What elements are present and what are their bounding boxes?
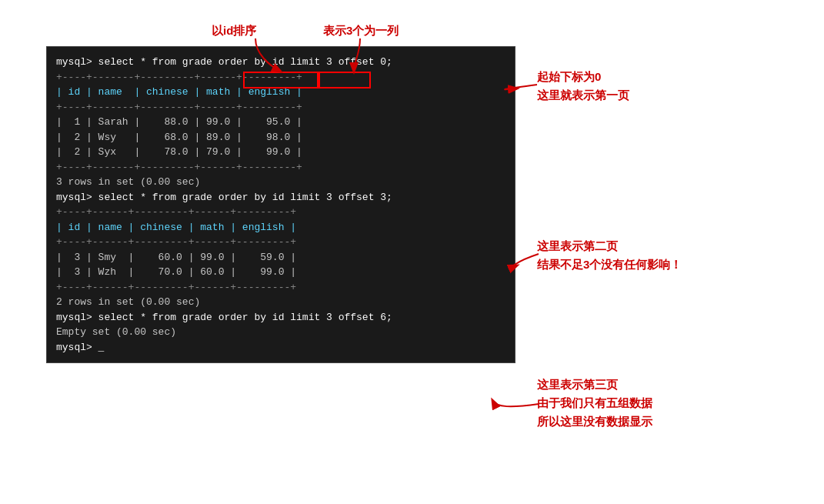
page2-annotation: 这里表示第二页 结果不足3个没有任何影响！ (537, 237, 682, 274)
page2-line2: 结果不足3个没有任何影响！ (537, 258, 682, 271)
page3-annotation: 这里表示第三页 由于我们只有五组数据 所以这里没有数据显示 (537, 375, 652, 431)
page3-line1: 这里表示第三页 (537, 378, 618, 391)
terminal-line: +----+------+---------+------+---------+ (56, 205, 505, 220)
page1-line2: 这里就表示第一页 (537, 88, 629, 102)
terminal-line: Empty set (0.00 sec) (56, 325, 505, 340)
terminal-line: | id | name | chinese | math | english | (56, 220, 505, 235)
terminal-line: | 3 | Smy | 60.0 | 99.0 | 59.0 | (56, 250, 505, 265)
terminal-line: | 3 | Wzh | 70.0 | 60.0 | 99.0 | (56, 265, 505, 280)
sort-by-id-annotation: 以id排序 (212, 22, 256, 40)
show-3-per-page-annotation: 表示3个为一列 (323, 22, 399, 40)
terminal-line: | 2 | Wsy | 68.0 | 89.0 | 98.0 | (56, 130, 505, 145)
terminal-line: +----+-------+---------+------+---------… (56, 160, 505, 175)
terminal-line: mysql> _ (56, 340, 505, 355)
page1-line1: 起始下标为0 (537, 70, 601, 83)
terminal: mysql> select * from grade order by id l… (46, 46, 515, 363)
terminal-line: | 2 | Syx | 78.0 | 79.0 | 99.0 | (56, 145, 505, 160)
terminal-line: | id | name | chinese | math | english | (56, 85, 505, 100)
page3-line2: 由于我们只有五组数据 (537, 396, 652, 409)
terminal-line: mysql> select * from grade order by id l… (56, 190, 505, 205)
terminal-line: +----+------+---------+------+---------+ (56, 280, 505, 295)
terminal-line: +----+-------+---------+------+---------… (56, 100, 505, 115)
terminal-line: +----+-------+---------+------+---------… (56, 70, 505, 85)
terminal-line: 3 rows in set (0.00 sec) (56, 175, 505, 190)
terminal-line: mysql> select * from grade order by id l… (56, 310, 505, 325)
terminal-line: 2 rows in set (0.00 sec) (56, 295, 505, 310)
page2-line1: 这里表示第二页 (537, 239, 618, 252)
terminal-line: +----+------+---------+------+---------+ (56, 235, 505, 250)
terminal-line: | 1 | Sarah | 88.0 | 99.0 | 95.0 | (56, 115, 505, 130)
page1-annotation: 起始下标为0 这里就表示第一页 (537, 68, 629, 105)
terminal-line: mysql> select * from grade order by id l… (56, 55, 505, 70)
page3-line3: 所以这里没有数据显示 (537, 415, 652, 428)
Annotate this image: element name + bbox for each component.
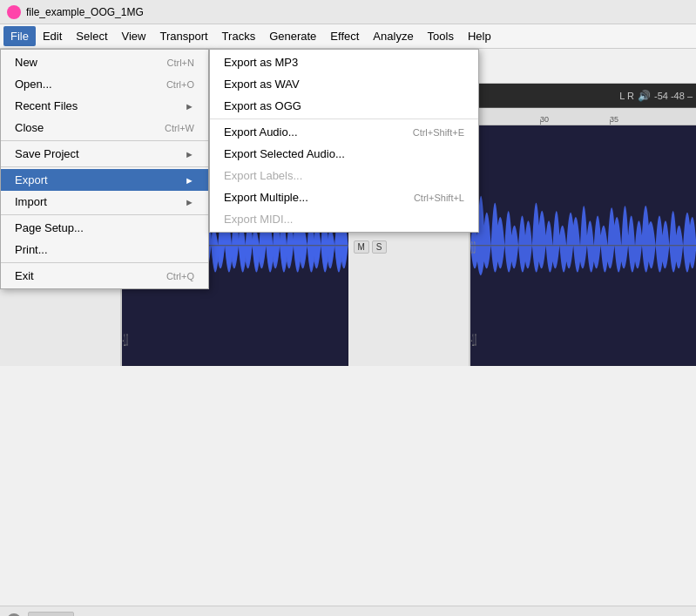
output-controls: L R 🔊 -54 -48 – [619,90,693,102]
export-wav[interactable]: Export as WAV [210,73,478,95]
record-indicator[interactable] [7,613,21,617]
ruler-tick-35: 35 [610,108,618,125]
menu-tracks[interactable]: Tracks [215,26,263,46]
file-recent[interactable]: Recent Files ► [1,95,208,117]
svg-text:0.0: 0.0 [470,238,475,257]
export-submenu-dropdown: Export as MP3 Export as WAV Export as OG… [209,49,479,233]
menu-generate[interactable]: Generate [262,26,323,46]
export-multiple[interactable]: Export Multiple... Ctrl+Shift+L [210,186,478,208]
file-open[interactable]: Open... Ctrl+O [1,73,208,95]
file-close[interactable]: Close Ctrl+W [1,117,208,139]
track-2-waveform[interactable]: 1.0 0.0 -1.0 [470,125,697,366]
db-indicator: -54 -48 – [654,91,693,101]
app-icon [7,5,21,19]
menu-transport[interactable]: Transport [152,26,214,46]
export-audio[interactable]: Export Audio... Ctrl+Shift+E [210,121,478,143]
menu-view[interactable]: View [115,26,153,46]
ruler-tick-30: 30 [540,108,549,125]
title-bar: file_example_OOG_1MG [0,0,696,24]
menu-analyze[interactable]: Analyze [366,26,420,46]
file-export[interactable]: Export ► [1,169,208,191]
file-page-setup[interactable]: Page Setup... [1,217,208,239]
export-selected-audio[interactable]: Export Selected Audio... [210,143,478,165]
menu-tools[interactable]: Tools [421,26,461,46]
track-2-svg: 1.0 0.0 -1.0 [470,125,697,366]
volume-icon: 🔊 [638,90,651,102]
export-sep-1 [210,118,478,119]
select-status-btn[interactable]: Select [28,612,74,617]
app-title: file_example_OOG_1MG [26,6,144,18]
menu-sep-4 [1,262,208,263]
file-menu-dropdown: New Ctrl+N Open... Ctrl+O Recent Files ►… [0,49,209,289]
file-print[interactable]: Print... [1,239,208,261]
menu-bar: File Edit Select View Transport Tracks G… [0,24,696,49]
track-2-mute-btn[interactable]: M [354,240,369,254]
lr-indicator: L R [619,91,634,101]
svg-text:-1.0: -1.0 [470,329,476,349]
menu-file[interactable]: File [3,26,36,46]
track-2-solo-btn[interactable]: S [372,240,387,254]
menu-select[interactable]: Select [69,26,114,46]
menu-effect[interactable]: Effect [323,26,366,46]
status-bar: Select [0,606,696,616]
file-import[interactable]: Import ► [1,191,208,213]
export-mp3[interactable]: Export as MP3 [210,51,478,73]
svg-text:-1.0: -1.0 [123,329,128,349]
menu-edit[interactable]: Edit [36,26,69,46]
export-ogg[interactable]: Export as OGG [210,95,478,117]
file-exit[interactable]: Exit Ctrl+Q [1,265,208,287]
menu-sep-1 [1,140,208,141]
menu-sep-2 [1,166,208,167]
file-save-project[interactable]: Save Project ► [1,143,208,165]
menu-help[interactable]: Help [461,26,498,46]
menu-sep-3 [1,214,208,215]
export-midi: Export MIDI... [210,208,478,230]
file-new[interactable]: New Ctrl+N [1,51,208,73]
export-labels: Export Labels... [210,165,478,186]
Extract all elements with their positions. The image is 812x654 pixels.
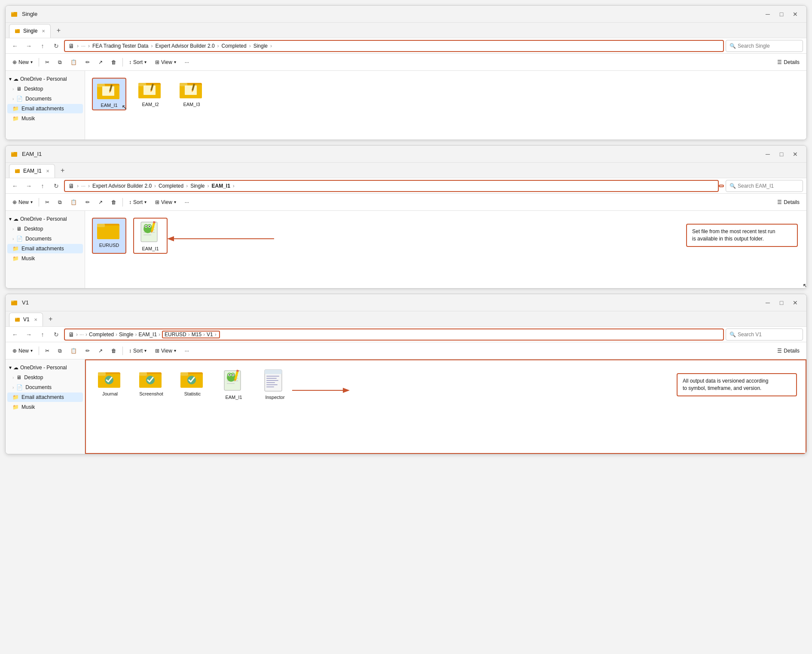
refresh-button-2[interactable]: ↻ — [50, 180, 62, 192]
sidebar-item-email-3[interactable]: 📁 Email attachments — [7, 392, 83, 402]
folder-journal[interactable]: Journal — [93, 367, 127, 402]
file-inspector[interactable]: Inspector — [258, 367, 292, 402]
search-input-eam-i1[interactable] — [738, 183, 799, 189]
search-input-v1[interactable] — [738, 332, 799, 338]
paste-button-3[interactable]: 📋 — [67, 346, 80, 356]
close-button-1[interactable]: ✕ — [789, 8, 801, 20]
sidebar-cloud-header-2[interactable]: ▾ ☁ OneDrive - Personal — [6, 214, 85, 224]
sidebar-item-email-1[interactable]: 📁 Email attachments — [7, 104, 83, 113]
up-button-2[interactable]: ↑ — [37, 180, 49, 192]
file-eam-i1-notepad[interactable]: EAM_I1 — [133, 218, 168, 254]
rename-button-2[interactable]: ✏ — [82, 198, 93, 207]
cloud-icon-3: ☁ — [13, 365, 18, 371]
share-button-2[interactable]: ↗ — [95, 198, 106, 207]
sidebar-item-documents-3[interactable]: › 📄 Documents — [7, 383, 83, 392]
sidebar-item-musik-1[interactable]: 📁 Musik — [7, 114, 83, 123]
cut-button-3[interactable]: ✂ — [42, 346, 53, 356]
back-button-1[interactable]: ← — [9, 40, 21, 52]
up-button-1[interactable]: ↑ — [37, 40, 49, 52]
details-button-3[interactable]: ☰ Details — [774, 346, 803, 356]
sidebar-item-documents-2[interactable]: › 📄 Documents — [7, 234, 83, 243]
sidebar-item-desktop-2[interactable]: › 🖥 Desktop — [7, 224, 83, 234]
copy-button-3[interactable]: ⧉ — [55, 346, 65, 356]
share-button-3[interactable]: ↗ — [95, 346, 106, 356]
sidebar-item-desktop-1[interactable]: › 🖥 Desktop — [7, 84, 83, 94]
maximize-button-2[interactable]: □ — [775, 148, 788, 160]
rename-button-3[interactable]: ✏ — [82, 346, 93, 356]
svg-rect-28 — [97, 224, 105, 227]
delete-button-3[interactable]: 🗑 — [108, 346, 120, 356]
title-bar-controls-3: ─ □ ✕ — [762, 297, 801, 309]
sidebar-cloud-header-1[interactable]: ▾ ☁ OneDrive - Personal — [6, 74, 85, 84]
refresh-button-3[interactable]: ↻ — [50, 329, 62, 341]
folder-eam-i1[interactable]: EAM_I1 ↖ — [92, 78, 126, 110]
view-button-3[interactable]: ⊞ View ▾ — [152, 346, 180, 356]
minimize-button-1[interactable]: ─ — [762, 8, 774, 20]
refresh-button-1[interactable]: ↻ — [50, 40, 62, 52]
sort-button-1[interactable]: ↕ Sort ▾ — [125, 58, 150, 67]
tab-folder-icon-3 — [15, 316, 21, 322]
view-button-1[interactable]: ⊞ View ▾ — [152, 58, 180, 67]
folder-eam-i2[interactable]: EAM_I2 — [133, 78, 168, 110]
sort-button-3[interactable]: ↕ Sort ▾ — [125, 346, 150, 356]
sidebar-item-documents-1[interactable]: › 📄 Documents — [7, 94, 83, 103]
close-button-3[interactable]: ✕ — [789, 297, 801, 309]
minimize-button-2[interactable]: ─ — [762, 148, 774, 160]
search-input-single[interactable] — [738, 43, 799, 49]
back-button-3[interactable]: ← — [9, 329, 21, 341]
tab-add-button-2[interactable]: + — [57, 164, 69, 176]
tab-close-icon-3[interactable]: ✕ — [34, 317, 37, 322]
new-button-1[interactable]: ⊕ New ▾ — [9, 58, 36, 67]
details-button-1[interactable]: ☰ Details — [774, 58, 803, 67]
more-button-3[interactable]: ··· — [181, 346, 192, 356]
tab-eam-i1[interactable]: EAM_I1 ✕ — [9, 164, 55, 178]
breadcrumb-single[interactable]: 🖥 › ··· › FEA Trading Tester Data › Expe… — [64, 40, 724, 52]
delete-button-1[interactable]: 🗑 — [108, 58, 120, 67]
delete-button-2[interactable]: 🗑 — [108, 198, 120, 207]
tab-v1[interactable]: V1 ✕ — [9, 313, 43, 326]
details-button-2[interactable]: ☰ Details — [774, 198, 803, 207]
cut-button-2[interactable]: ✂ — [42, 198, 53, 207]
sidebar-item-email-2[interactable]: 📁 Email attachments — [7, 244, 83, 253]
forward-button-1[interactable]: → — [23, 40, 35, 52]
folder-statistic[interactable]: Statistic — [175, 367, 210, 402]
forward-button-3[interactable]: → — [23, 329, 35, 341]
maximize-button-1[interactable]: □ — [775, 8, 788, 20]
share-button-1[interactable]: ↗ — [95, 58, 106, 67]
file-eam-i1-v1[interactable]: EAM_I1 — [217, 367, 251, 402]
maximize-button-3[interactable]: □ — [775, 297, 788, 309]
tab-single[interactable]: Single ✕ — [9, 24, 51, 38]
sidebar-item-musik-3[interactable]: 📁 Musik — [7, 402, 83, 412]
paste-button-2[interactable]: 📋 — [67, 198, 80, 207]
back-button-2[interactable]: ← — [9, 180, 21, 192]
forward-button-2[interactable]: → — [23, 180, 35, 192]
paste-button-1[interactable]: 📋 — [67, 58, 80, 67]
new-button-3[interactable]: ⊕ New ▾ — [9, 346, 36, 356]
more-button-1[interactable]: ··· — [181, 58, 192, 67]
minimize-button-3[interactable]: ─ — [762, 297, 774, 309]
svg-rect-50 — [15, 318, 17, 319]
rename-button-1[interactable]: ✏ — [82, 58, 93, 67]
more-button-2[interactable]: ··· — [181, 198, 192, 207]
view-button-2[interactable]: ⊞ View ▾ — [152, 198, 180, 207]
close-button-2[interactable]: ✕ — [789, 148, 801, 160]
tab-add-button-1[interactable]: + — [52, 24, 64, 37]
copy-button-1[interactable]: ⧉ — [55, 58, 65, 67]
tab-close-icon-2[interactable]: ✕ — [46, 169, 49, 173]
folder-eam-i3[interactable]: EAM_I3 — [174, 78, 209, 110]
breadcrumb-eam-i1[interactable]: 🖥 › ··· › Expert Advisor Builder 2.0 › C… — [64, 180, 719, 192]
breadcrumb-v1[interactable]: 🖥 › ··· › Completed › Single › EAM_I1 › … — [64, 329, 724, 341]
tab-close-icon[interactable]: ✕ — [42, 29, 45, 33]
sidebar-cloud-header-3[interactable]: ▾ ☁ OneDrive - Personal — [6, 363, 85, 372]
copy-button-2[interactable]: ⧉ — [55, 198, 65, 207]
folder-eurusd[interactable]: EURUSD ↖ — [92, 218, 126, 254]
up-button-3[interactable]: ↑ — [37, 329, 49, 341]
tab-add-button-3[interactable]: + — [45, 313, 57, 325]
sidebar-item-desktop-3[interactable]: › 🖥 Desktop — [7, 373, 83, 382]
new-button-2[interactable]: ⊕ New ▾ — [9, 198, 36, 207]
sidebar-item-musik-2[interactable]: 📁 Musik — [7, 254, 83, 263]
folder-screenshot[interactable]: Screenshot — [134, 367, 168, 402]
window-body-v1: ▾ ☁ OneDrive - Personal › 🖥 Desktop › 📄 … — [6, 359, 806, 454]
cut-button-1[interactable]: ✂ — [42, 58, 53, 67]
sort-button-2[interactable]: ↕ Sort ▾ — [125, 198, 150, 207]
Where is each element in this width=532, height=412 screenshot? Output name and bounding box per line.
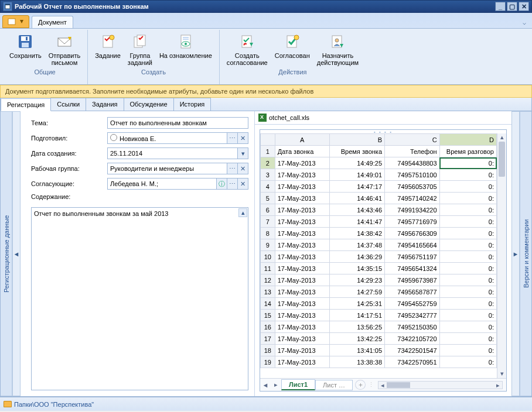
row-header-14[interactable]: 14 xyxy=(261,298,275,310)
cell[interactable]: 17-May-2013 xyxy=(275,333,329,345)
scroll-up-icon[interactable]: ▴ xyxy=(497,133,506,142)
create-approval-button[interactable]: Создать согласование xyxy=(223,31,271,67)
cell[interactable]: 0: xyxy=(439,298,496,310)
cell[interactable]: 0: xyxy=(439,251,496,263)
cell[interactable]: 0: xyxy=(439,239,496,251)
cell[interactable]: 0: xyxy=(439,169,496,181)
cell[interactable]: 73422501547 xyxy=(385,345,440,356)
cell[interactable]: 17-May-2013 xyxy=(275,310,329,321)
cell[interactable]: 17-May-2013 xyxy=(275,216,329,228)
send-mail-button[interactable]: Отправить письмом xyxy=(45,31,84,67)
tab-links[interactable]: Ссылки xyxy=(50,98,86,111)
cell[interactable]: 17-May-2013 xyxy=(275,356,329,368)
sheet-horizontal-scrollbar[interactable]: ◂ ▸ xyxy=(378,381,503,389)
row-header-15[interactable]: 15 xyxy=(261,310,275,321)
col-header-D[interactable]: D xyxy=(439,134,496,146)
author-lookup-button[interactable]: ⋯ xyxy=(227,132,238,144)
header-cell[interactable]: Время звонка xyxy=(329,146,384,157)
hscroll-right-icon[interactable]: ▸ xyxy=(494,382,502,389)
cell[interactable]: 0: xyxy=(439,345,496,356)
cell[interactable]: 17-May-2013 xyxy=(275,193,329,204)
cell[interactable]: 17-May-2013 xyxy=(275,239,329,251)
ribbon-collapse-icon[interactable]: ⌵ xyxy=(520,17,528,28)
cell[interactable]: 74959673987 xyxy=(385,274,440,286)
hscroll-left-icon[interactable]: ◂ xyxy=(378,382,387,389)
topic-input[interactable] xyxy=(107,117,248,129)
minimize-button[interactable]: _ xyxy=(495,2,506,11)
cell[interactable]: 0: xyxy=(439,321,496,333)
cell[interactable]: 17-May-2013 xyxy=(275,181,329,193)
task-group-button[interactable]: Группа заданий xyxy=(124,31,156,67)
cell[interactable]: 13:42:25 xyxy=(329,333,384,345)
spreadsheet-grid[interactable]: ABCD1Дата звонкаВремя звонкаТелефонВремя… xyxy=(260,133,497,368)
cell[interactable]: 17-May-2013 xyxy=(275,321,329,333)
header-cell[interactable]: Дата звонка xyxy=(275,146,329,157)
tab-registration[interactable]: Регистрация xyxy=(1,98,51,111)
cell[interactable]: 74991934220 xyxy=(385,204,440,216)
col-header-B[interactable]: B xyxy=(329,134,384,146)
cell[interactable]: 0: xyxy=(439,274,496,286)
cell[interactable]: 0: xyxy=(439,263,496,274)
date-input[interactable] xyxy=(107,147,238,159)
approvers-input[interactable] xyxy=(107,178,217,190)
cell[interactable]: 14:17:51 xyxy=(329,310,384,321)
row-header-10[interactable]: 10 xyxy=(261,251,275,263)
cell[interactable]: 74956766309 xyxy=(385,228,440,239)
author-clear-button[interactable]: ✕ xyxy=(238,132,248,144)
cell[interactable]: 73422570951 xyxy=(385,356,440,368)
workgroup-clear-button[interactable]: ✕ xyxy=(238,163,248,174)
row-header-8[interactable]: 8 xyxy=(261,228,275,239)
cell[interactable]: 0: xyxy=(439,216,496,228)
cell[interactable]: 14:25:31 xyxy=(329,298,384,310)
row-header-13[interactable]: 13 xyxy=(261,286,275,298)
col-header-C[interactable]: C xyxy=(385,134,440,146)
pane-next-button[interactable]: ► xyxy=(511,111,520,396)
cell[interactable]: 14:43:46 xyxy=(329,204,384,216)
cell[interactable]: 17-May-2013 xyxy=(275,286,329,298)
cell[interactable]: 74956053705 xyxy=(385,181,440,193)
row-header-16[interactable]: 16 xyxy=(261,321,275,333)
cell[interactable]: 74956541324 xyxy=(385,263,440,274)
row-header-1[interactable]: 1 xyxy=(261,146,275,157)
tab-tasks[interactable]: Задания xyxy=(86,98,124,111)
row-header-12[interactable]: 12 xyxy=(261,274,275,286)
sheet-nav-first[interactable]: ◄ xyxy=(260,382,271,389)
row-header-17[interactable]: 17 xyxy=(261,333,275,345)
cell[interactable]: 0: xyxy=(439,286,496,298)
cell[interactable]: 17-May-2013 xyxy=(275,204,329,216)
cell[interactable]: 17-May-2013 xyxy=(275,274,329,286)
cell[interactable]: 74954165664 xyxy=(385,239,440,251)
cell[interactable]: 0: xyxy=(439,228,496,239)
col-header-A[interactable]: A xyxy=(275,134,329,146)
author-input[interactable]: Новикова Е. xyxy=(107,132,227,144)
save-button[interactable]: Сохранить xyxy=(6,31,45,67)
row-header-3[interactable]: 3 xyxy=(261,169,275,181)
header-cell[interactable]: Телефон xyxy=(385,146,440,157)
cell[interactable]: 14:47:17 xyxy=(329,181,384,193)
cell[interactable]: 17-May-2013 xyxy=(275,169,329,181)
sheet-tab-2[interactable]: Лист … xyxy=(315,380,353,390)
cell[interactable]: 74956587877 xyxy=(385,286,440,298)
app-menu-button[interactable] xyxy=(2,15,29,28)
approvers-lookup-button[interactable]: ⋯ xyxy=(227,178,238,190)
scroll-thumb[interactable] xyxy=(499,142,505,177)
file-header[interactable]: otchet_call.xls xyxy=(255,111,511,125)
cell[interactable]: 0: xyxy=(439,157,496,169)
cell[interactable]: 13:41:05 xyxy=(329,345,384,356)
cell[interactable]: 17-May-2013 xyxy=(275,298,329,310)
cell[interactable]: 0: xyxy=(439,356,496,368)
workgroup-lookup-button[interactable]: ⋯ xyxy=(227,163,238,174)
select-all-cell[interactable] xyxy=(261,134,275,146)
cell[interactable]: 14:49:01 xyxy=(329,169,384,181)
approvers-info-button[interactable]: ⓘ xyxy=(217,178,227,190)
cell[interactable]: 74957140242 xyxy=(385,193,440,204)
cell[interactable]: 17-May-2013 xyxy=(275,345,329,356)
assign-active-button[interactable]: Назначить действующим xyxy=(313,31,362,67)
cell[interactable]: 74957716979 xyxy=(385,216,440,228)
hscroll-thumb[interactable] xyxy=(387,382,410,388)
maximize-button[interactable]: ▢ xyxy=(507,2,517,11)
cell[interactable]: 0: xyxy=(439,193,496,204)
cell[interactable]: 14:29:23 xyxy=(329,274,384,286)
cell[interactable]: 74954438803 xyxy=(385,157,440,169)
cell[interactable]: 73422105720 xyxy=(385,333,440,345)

**Your assignment**
Extract every line containing the string "annotation" from the material.

**Task answer**
page2-annotation: 这里表示第二页 结果不足3个没有任何影响！ (537, 237, 682, 274)
page3-annotation: 这里表示第三页 由于我们只有五组数据 所以这里没有数据显示 (537, 375, 652, 431)
sort-by-id-annotation: 以id排序 (212, 22, 256, 40)
show-3-per-page-annotation: 表示3个为一列 (323, 22, 399, 40)
page1-annotation: 起始下标为0 这里就表示第一页 (537, 68, 629, 105)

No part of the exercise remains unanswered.